Midline shift was measured on all available FU scans at 24 hours and 5 to 7 days. These times were categorized as early FU (24 hours) and late FU (5-7 days), respectively. Midline shift measurements were performed by readers who were blinded to the clinical data. Midline shift was assessed as both a dichotomous (present or absent) and a continuous variable. Midline shift was evaluated both ways to ensure that the nonparametric analysis of the continuous variable was not affected by the skewness of the data. The presence of MLS was determined by 2 readers from the MR CLEAN imaging committee (interrater reliabilities of 0.87 and 0.81 on early FU and late FU scans assessments, respectively), and was defined as any deviation of midline structures (eg, the septum pellucidum).

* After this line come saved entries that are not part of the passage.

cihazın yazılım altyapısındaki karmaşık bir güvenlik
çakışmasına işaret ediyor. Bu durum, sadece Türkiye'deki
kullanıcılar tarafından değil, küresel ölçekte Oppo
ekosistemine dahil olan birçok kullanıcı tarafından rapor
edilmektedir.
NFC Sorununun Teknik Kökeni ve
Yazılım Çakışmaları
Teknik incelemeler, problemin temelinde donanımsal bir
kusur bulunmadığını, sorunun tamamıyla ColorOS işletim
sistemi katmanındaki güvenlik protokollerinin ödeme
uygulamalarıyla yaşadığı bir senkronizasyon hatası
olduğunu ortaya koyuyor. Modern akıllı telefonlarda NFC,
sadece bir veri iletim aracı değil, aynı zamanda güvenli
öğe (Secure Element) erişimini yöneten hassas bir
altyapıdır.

The quantitative assessment of MLS was performed on patients previously categorized as having MLS. It was measured in millimeters at the level of the septum pellucidum and was assessed by a neuroradiologist (B.G.D.) using previously published approaches (eFigure 1 in the Supplement).21-23
Recanalization was assessed on the 24-hour CTA in both treatment arms, using the modified arterial occlusive lesion score.24 Scores were dichotomized into successful (modified arterial occlusive lesion, 3; complete recanalization) and unsuccessful (modified arterial occlusive lesion <3). Reperfusion status was assessed on digital subtraction angiograms in the EVT arm using the modified thrombolysis in cerebral infarction (mTICI) score. The mTICI score was assigned following completion of the thrombectomy procedure. The mTICI score ranges from 0 (no antegrade reperfusion) to 3 (complete antegrade reperfusion, with absence of visualized occlusion in all distal branches), and successful reperfusion was defined as mTICI 2b or 3.24 The time from stroke onset to reperfusion was indirectly assessed by the time from onset stroke to the end of EVT (time to reperfusion), measured in minutes.

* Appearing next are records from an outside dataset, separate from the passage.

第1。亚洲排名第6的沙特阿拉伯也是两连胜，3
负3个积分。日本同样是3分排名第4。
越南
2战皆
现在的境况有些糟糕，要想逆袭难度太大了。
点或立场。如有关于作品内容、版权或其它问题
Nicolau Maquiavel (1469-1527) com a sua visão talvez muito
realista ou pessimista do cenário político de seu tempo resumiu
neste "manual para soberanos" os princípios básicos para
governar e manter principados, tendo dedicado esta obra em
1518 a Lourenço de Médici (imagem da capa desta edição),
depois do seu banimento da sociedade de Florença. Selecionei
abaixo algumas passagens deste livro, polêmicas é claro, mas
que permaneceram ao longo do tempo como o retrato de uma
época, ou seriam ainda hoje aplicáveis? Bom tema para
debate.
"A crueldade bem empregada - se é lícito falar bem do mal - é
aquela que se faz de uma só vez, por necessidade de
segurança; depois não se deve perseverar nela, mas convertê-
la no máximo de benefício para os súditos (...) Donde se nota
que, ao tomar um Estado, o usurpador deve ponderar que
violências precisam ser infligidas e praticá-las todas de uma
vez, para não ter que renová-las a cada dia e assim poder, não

Neurological functional outcome at 90 days was assessed by the modified Rankin Scale (mRS). The mRS scale ranges from 0 (no residual stroke symptoms) to 6 (death) and was evaluated across the entire score range as an ordinal variable.
The patients were originally enrolled from December 2010 to June 2014, and MLS was assessed retrospectively. Descriptive analysis of baseline variables, treatment, and outcome were reported for groups with presence or absence of MLS using the χ2 test for categorical data, the Mann-Whitney U test for nonnormally distributed continuous data, and the t test for normally distributed continuous data.

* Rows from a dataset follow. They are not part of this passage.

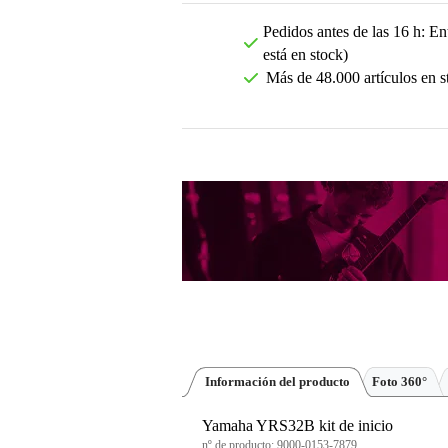
Pedidos antes de las 16 h: Ent
está en stock)
Más de 48.000 artículos en s
Información del producto
Foto 360°
Yamaha YRS32B kit de inicio
nº de producto:
9000-0153-7879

Associations of recanalization, reperfusion, and treatment arm (EVT or conventional) with MLS were assessed by binary logistic regression (for dichotomous MLS) and by Mann-Whitney U test (for continuous MLS). Association between time to reperfusion and MLS was assessed by binary logistic regression and linear regression for dichotomous MLS and continuous MLS, respectively. Unadjusted and adjusted analyses were performed in the binary logistic and linear regression models. To adjust for baseline prognostic variables, the models included age, sex, stroke severity (baseline National Institutes of Health Stroke Scale), time from stroke onset to randomization, history of diabetes mellitus, admission serum glucose, collateral score, baseline ASPECTS, atrial fibrillation, smoking, and prior stroke.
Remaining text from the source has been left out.